____ Records for the task

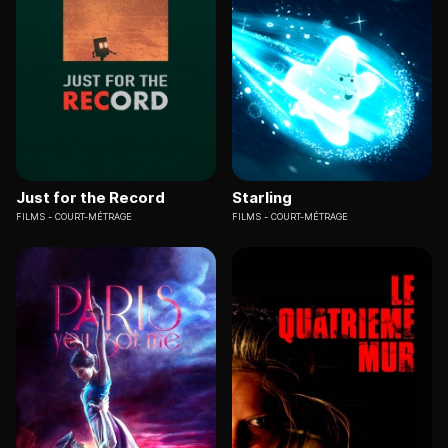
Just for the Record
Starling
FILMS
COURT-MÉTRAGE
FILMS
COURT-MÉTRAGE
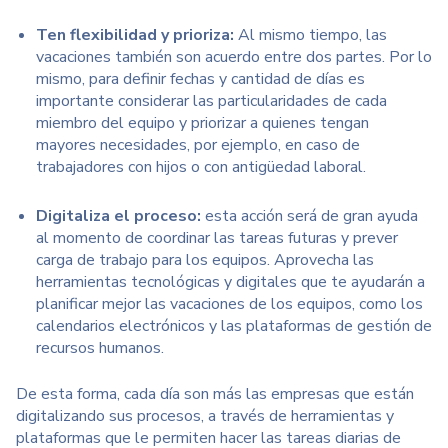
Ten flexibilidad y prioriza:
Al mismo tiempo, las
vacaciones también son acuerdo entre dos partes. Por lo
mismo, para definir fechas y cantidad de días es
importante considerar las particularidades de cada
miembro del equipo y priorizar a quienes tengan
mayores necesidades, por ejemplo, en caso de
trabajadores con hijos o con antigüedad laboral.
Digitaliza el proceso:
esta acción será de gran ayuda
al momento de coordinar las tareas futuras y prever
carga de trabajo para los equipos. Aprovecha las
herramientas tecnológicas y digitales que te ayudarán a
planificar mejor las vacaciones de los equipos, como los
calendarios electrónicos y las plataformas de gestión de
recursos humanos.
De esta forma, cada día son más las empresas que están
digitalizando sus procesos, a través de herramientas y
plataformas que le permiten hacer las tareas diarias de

________

**Directions for this task:**
Images aside, return each entry above precisely as it stands.

**Final answer:**
Just for the Record
Starling
FILMS
COURT-MÉTRAGE
FILMS
COURT-MÉTRAGE
Ten flexibilidad y prioriza:
Al mismo tiempo, las
vacaciones también son acuerdo entre dos partes. Por lo
mismo, para definir fechas y cantidad de días es
importante considerar las particularidades de cada
miembro del equipo y priorizar a quienes tengan
mayores necesidades, por ejemplo, en caso de
trabajadores con hijos o con antigüedad laboral.
Digitaliza el proceso:
esta acción será de gran ayuda
al momento de coordinar las tareas futuras y prever
carga de trabajo para los equipos. Aprovecha las
herramientas tecnológicas y digitales que te ayudarán a
planificar mejor las vacaciones de los equipos, como los
calendarios electrónicos y las plataformas de gestión de
recursos humanos.
De esta forma, cada día son más las empresas que están
digitalizando sus procesos, a través de herramientas y
plataformas que le permiten hacer las tareas diarias de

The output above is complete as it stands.